Per questo motivo ma non solo, se non si è abiutati e ci si tuffa ci si può presto ritrovare in un bel guaio e se non se la si riesce a cavare le conseguenze possono anche essere purtroppo fatali.
Rinvenuto il cadavere di un uomo nell’acqua
A questo proposito la scoperta fatta dai passanti questo pomeriggio, in località Corsico, del corpo senza vita di un uomo di origine straniera ne è il perfetto esempio.
Quando hanno visto l’uomo trascinato dalla corrente hanno chiamato immeditamente la polizia segnalando l’accaduto. La vittima di origine straniera potrebbe aver cercato refrigerio e essersi sporta cadendo in acqua.
Un’ altra ipotesi è legata ad un malore accidentale che lo potrebbe aver fatto cadere in acqua, non avendo più la forza di muoversi.
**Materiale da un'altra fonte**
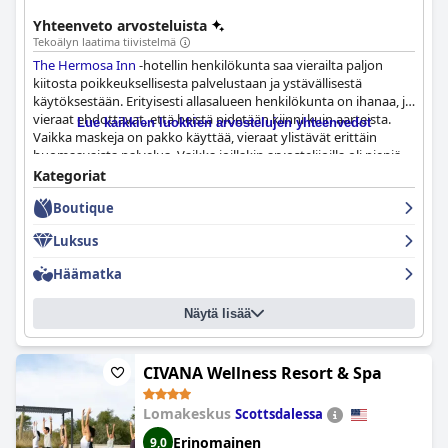
Yhteenveto arvosteluista
Tekoälyn laatima tiivistelmä
The Hermosa Inn
-hotellin henkilökunta saa vierailta paljon
kiitosta poikkeuksellisesta palvelustaan ja ystävällisestä
käytöksestään. Erityisesti allasalueen henkilökunta on ihanaa, ja
vieraat ehdottavat, että heistä pidetään kiinni kuin aarteista.
Lue kaikkien luokkien arvostelujen yhteenvedot
Vaikka maskeja on pakko käyttää, vieraat ylistävät erittäin
huomaavaista palvelua. Vaikka joillakin arvostelijoilla oli pieniä
ongelmia, useimmat pitivät ruoan laatua ja palvelua kaiken
Kategoriat
kaikkiaan hyvänä. Kaiken kaikkiaan
The Hermosa Inn
-hotellin
Boutique
henkilökunta on todella mahtavaa.
Luksus
Häämatka
Näytä lisää
CIVANA Wellness Resort & Spa
Lomakeskus
Scottsdalessa
Erinomainen
9,0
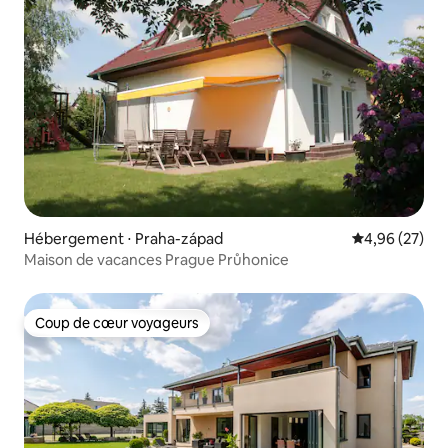
Hébergement ⋅ Praha-západ
Évaluation mo
4,96 (27)
Maison de vacances Prague Průhonice
Coup de cœur voyageurs
Coup de cœur voyageurs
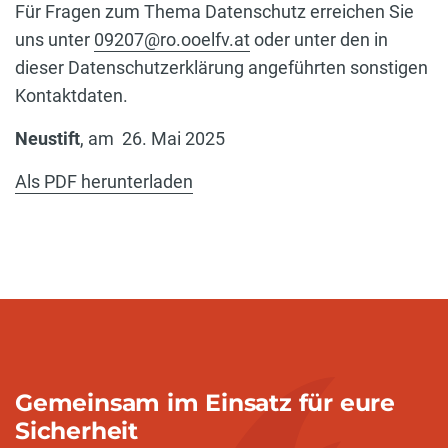
Für Fragen zum Thema Datenschutz erreichen Sie
uns unter
09207@ro.ooelfv.at
oder unter den in
dieser Datenschutzerklärung angeführten sonstigen
Kontaktdaten.
Neustift
, am
26. Mai 2025
Als PDF herunterladen
Gemeinsam im Einsatz für eure
Sicherheit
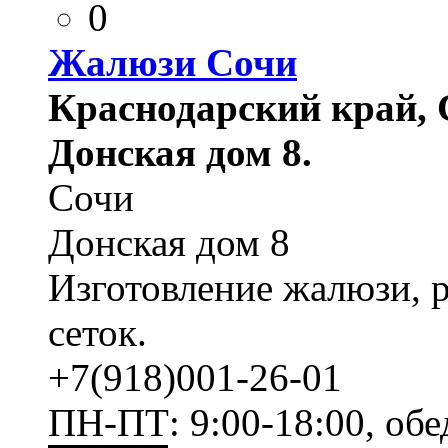
0
Жалюзи Сочи
Краснодарский край, 
Донская дом 8.
Сочи
Донская дом 8
Изготовление жалюзи, 
сеток.
+7(918)001-26-01
ПН-ПТ: 9:00-18:00, обе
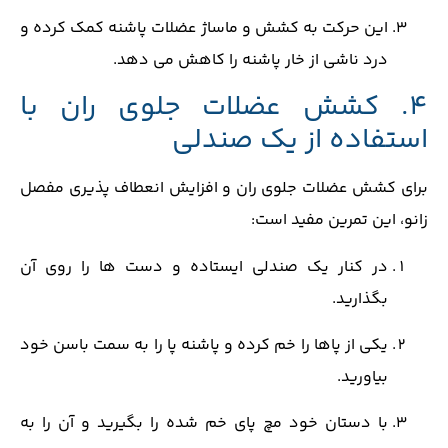
این حرکت به کشش و ماساژ عضلات پاشنه کمک کرده و
درد ناشی از خار پاشنه را کاهش می ‌دهد.
4. کشش عضلات جلوی ران با
استفاده از یک صندلی
برای کشش عضلات جلوی ران و افزایش انعطاف ‌پذیری مفصل
زانو، این تمرین مفید است:
در کنار یک صندلی ایستاده و دست‌ ها را روی آن
بگذارید.
یکی از پاها را خم کرده و پاشنه پا را به سمت باسن خود
بیاورید.
با دستان خود مچ پای خم شده را بگیرید و آن را به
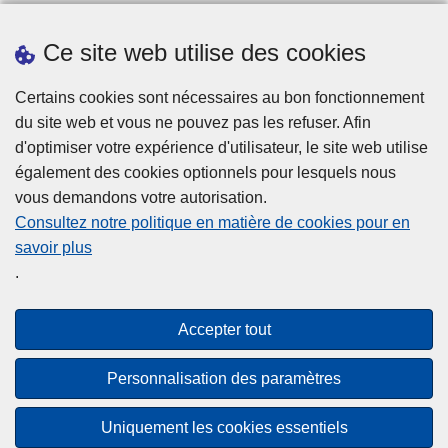
Prendre rendez-vous
Ce site web utilise des cookies
Téléchargements
Presse
Certains cookies sont nécessaires au bon fonctionnement
du site web et vous ne pouvez pas les refuser. Afin
d'optimiser votre expérience d'utilisateur, le site web utilise
également des cookies optionnels pour lesquels nous
vous demandons votre autorisation.
Consultez notre politique en matière de cookies pour en
savoir plus
Disclaimer
.
Privacy
Cookies
Accepter tout
Accessibilité
Personnalisation des paramètres
© 2026 Police.be
Uniquement les cookies essentiels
Naturalmente queste sono delle supposizioni basate su quanto accaduto, serve l’autopsia per stabilire le cause del decesso.
Come riporta Il Giorno, le temperature che si sono alzate sono un invito a cercare refrigerio e non è detto che proprio mentre si stava rinfrescando non possa essersi sentito male cadendo in acqua.
Le indagini delle prossime ore permetteranno di fare ulteriore luce su questa tragedia che ha scosso la comunità della cittadina nell’hinterland milanese.